The modern Celtic languages are divided into two categories, however, and understanding the split makes the connection between Pascha and An Cháisc more transparent. Welsh, Breton, and Cornish belong to the P-Celtic category. With that category, many words will be related, if not identical, with a consistent “p” or “b” sound. Two representative examples are “mab” for “son” in all three P-Celtic languages, and the word for “head,” in Welsh “pen,” and in Breton and Cornish, “penn.”
Irish, Scottish Gaelic, and Manx belong to the Q-Celtic category. These languages typically have a “k” sound where the P-Celtic languages have a “p” or “b” sound. For example, the word for “son” in all the Q-Celtic languages is “mac” and “head” is “ceann” in Irish and Scottish Gaelic, “kione” in Manx.
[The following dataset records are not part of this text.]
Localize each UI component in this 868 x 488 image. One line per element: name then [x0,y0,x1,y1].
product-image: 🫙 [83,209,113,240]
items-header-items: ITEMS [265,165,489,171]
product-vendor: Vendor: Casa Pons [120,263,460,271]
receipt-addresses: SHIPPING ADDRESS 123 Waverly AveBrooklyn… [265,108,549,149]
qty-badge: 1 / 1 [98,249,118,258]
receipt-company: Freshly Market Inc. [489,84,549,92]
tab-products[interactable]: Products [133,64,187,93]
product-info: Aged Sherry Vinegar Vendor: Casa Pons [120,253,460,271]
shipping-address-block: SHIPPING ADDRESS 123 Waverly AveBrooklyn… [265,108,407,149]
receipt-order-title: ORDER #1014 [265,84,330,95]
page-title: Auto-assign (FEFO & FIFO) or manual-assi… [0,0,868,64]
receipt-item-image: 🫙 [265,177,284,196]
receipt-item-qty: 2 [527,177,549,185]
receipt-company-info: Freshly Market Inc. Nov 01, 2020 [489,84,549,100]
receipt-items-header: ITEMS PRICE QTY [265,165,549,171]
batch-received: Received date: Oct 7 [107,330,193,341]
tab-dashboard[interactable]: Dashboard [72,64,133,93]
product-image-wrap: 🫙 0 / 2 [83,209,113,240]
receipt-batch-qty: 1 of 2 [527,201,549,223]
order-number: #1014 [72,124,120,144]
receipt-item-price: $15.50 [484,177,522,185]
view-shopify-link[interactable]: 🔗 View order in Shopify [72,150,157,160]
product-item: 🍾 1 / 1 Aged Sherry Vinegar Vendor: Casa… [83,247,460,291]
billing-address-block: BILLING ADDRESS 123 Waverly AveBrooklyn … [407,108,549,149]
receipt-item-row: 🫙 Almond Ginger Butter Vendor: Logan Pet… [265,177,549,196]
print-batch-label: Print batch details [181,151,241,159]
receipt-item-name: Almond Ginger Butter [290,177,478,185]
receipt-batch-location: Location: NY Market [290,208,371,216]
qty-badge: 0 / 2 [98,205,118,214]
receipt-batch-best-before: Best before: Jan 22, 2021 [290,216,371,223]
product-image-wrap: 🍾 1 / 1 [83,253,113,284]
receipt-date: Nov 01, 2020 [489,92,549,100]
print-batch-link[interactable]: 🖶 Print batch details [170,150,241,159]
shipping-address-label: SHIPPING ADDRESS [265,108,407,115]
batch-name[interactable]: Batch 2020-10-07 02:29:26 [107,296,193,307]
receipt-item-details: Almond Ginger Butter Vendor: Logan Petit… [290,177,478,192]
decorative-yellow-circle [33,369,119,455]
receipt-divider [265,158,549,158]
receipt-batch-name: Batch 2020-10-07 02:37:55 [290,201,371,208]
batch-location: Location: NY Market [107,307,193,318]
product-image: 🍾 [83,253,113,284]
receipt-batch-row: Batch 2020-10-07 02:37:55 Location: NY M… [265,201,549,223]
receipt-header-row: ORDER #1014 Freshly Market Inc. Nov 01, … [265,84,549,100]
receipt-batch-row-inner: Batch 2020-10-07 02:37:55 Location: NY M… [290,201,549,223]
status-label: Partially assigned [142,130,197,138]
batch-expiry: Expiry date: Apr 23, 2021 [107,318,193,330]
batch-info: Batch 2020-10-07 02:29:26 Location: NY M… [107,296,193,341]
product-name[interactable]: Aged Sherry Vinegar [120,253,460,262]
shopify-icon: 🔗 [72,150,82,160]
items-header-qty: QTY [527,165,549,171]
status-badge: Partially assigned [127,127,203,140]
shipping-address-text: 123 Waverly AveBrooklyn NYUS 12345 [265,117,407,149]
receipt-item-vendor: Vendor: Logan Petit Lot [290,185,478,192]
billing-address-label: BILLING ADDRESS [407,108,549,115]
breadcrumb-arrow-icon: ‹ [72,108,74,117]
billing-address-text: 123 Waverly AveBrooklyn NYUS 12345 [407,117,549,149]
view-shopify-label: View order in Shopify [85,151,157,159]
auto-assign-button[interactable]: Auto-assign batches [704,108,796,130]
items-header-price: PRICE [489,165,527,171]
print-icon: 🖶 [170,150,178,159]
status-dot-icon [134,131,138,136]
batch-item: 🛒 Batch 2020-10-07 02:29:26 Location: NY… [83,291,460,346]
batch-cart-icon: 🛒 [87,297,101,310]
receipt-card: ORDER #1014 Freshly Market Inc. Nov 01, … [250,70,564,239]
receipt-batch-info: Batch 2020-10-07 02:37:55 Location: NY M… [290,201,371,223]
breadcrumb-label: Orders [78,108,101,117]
Knowing that Irish is a Q-Celtic language and that most early Irish terminology connected to Christianity is derived from Latin, we can almost predict that the Irish for “Pascha” will begin with a “k” sound, not “p” or “b.” Hence, Cáisc.
From “Cáisc” to “An Cháisc” is a fairly standard change in Irish. “Cáisc” is a feminine noun, and the initial letter (here “C”) of feminine singular nouns is often changed after the definite article “an” (the). The letter “h” is inserted and the pronunciation changes. The “ch” of “Cháisc” is pronounced like the “ch” of German “Buch” or Scottish “Loch.”
Why the definite article? It’s tradition! In Irish, one also says, “An Nollaig” (“The” Christmas) and “An Inid” (“The” Shrovetide).
The Scottish Gaelic and Manx terms (Càisg, Caisht) behave very similarly, becoming A’ Chàisg and Y Chaisht.
One last change will enable us to wish each other Easter greetings. To say “of Easter,” we go back to the original initial “C” but we change the ending: Beannachtaí na Cásca ort (the blessings of Easter on you).
On a more lighthearted note, we can also talk about “Coinín na Cásca” (Easter Rabbit, the “Rabbit of Easter”) and “Uibheacha Cásca daite” (dyed Easter Eggs).